# [Study material]
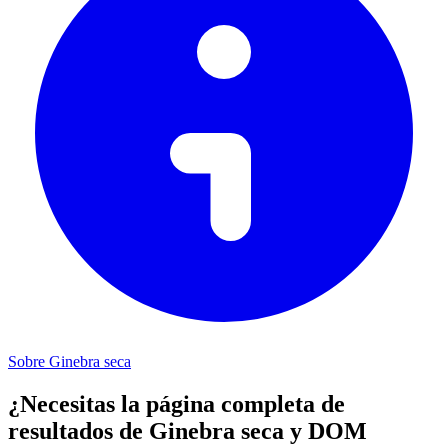
Sobre Ginebra seca
¿Necesitas la página completa de
resultados de Ginebra seca y DOM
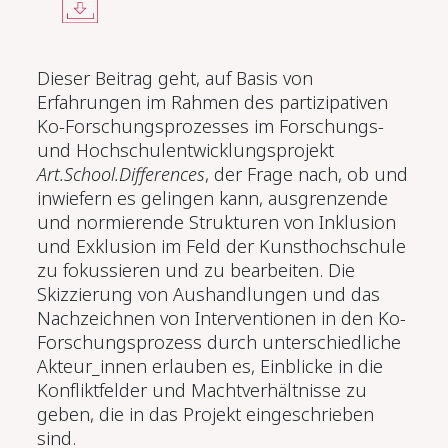
Dieser Beitrag geht, auf Basis von
Erfahrungen im Rahmen des partizipativen
Ko-Forschungsprozesses im Forschungs-
und Hochschulentwicklungsprojekt
Art.School.Differences
, der Frage nach, ob und
inwiefern es gelingen kann, ausgrenzende
und normierende Strukturen von Inklusion
und Exklusion im Feld der Kunsthochschule
zu fokussieren und zu bearbeiten. Die
Skizzierung von Aushandlungen und das
Nachzeichnen von Interventionen in den Ko-
Forschungsprozess durch unterschiedliche
Akteur_innen erlauben es, Einblicke in die
Konfliktfelder und Machtverhältnisse zu
geben, die in das Projekt eingeschrieben
sind.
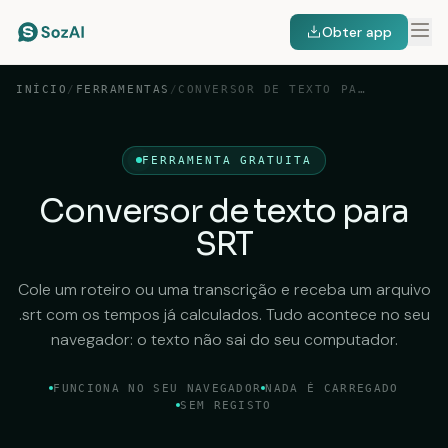
Obter app
INÍCIO
/
FERRAMENTAS
/
CONVERSOR DE TEXTO PARA SRT
FERRAMENTA GRATUITA
Conversor de texto para
SRT
Cole um roteiro ou uma transcrição e receba um arquivo
.srt com os tempos já calculados. Tudo acontece no seu
navegador: o texto não sai do seu computador.
FUNCIONA NO SEU NAVEGADOR
NADA É CARREGADO
SEM REGISTO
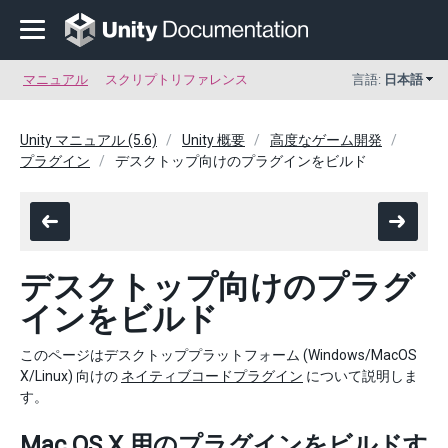
マニュアル
スクリプトリファレンス
言語:
日本語
Unity マニュアル (5.6)
Unity 概要
高度なゲーム開発
プラグイン
デスクトップ向けのプラグインをビルド
デスクトップ向けのプラグ
インをビルド
このページはデスクトッププラットフォーム (Windows/MacOS
X/Linux) 向けの
ネイティブコードプラグイン
について説明しま
す。
Mac OS X 用のプラグインをビルドす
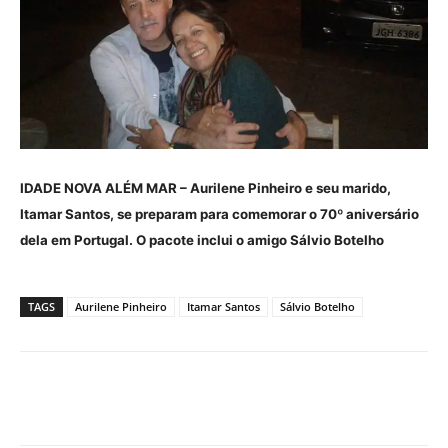
IDADE NOVA ALÉM MAR – Aurilene Pinheiro e seu marido,
Itamar Santos, se preparam para comemorar o 70º aniversário
dela em Portugal. O pacote inclui o amigo Sálvio Botelho
TAGS
Aurilene Pinheiro
Itamar Santos
Sálvio Botelho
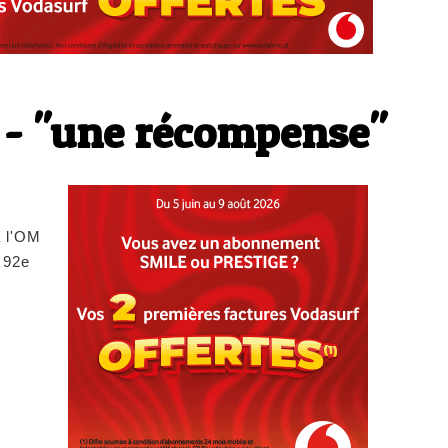
 - "une récompense"
à l'OM
 92e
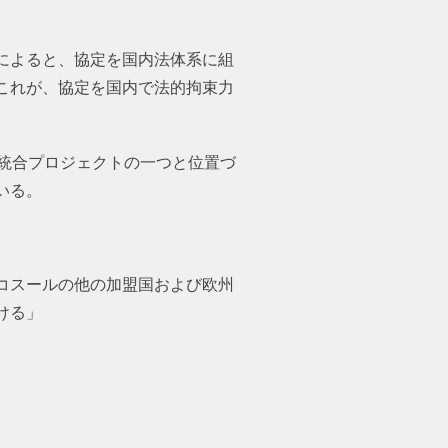
。
によると、協定を国内法体系に組
これが、協定を国内で法的拘束力
統合プロジェクトの一つと位置づ
いる。
コスールの他の加盟国および欧州
ける」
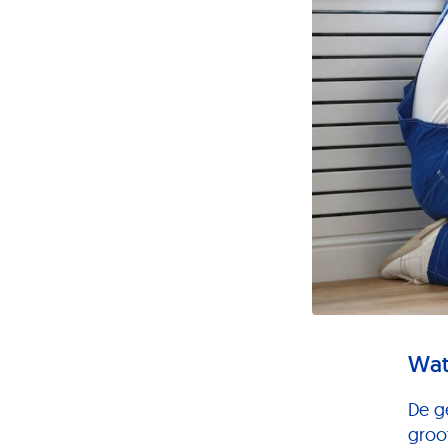
Wat
De g
groo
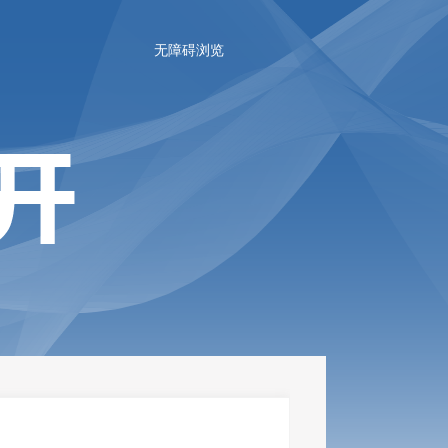
无障碍浏览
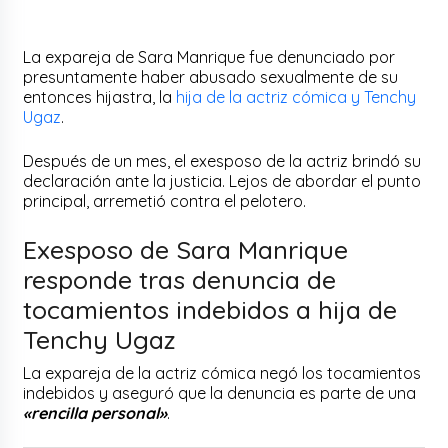
La expareja de Sara Manrique fue denunciado por
presuntamente haber abusado sexualmente de su
entonces hijastra, la
hija de la actriz cómica y Tenchy
Ugaz
.
Después de un mes, el exesposo de la actriz brindó su
declaración ante la justicia. Lejos de abordar el punto
principal, arremetió contra el pelotero.
Exesposo de Sara Manrique
responde tras denuncia de
tocamientos indebidos a hija de
Tenchy Ugaz
La expareja de la actriz cómica negó los tocamientos
indebidos y aseguró que la denuncia es parte de una
«rencilla personal»
.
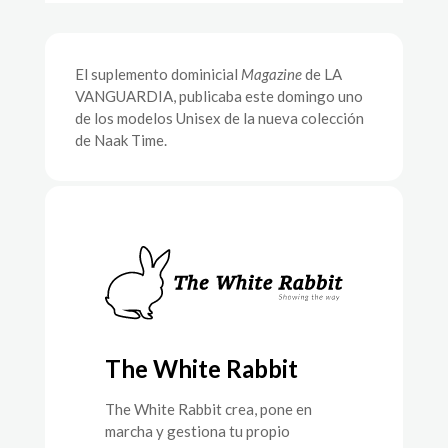
El suplemento dominicial
Magazine
de LA
VANGUARDIA, publicaba este domingo uno
de los modelos Unisex de la nueva colección
de Naak Time.
The White Rabbit
The White Rabbit crea, pone en
marcha y gestiona tu propio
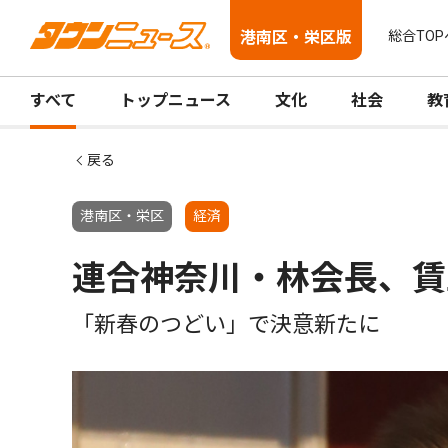
港南区・栄区版
総合TOP
すべて
トップニュース
文化
社会
教
戻る
港南区・栄区
経済
連合神奈川・林会長、賃
「新春のつどい」で決意新たに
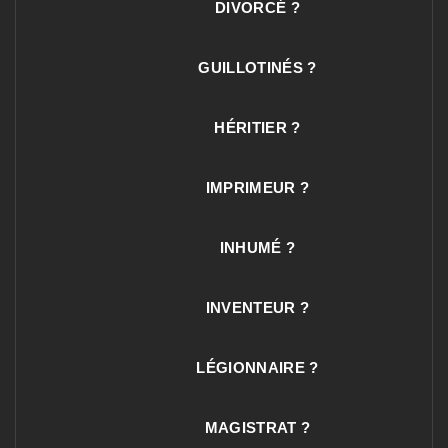
DIVORCÉ ?
GUILLOTINÉS ?
HÉRITIER ?
IMPRIMEUR ?
INHUMÉ ?
INVENTEUR ?
LÉGIONNAIRE ?
MAGISTRAT ?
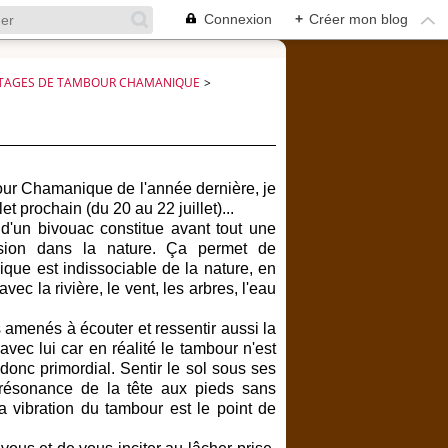
Connexion
+
Créer mon blog
TAGES DE TAMBOUR CHAMANIQUE
>
our Chamanique de l'année dernière, je
t prochain (du 20 au 22 juillet)...
'un bivouac constitue avant tout une
ersion dans la nature. Ça permet de
que est indissociable de la nature, en
ec la rivière, le vent, les arbres, l'eau
amenés à écouter et ressentir aussi la
ec lui car en réalité le tambour n'est
donc primordial. Sentir le sol sous ses
n résonance de la tête aux pieds sans
la vibration du tambour est le point de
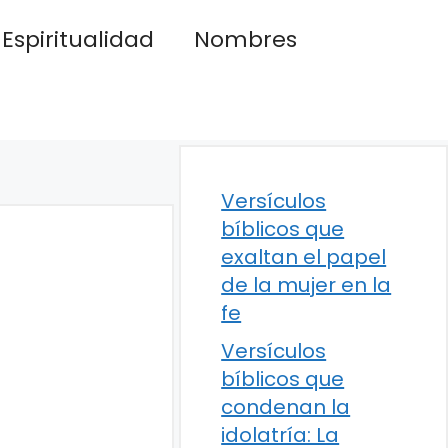
Espiritualidad
Nombres
Versículos
bíblicos que
exaltan el papel
de la mujer en la
fe
Versículos
bíblicos que
condenan la
idolatría: La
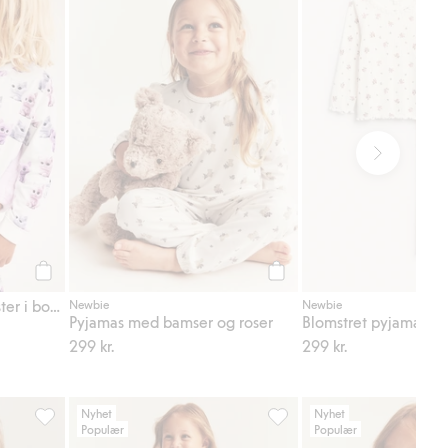
Legg til
Legg til
Pyjamas med kattemønster i bomullstrikot
Newbie
Newbie
Pyjamas med bamser og roser
Blomstret pyjamassett
299 kr.
299 kr.
Nyhet
Nyhet
Populær
Populær
Legg til i favoriter
Blomstrete kortermet kjole, Legg til i favoriter
Blomstrete joggebukse, Legg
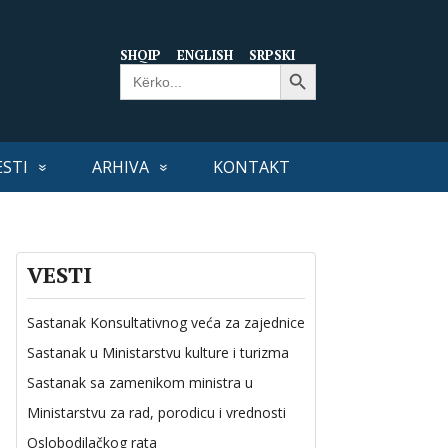
SHQIP
ENGLISH
SRPSKI
Search Button
Search
for:
ESTI
ARHIVA
KONTAKT
VESTI
Sastanak Konsultativnog veća za zajednice
Sastanak u Ministarstvu kulture i turizma
Sastanak sa zamenikom ministra u
Ministarstvu za rad, porodicu i vrednosti
Oslobodilačkog rata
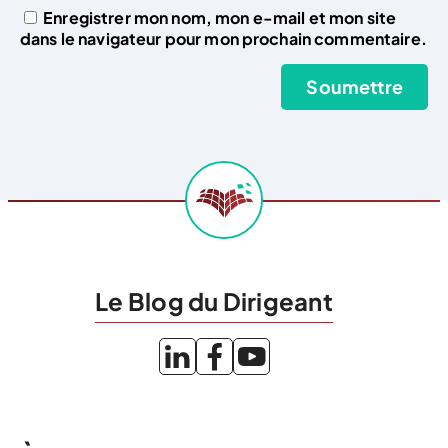
Enregistrer mon nom, mon e-mail et mon site
dans le navigateur pour mon prochain commentaire.
Le Blog du Dirigeant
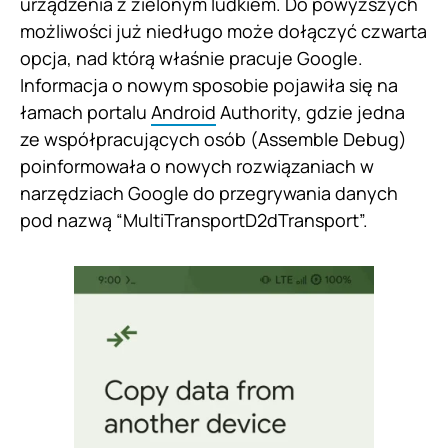
urządzenia z zielonym ludkiem. Do powyższych
możliwości już niedługo może dołączyć czwarta
opcja, nad którą właśnie pracuje Google.
Informacja o nowym sposobie pojawiła się na
łamach portalu
Android
Authority, gdzie jedna
ze współpracujących osób (Assemble Debug)
poinformowała o nowych rozwiązaniach w
narzędziach Google do przegrywania danych
pod nazwą “MultiTransportD2dTransport”.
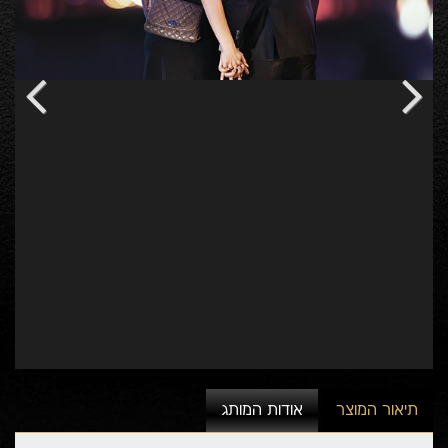
Previous
Next
תיאור המוצר
אודות המותג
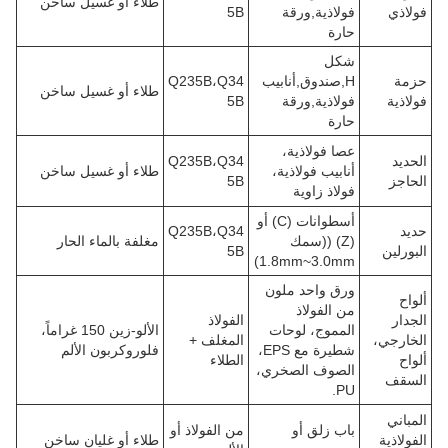
طلاء أو غسيل ساخن
فولاذي
فولاذية,ورقة
5B
حارة
شكل
حزمة
H,صندوق,أنابيب
Q235B،Q34
طلاء أو غسيل ساخن
فولاذية
فولاذية,ورقة
5B
حارة
عصا فولاذية،
الحديد
Q235B،Q34
أنابيب فولاذية،
طلاء أو غسيل ساخن
الحاجز
5B
فولاذ زاوية
أسطوانات (C) أو
حديد
Q235B،Q34
(Z) ((سمك
مغلفة بالماء الحار
البورلين
5B
1.8mm~3.0mm)
ورق واحد ملون
ألواح
من الفولاذ
الجدار
الفولاذ
المموج، لوحات
الألو-زين 150 غراماً،
الخارجي،
المغلف +
شطيرة مع EPS،
فلوروكربون الألم
ألواح
الطلاء
الصوف الصخري،
السقف
PU.
المباني
باب زلق أو
من الفولاذ أو
الفولاذية
طلاء أو غليان ساخن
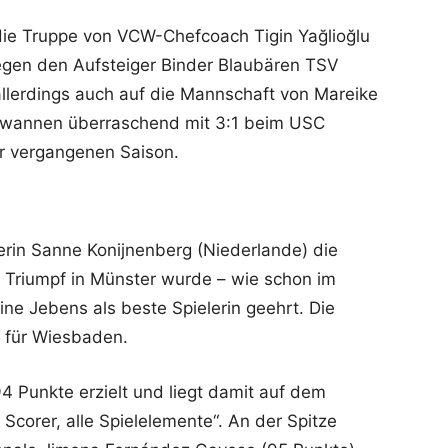
die Truppe von VCW-Chefcoach Tigin Yağlioğlu
gen den Aufsteiger Binder Blaubären TSV
 allerdings auch auf die Mannschaft von Mareike
 gewannen überraschend mit 3:1 beim USC
r vergangenen Saison.
erin Sanne Konijnenberg (Niederlande) die
Triumpf in Münster wurde – wie schon im
e Jebens als beste Spielerin geehrt. Die
s für Wiesbaden.
4 Punkte erzielt und liegt damit auf dem
Scorer, alle Spielelemente“. An der Spitze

# [Exercise requirements]
Extract every line from the records above that contains the word "cómica".

# [Task output]
hija de la actriz cómica y Tenchy
La expareja de la actriz cómica negó los tocamientos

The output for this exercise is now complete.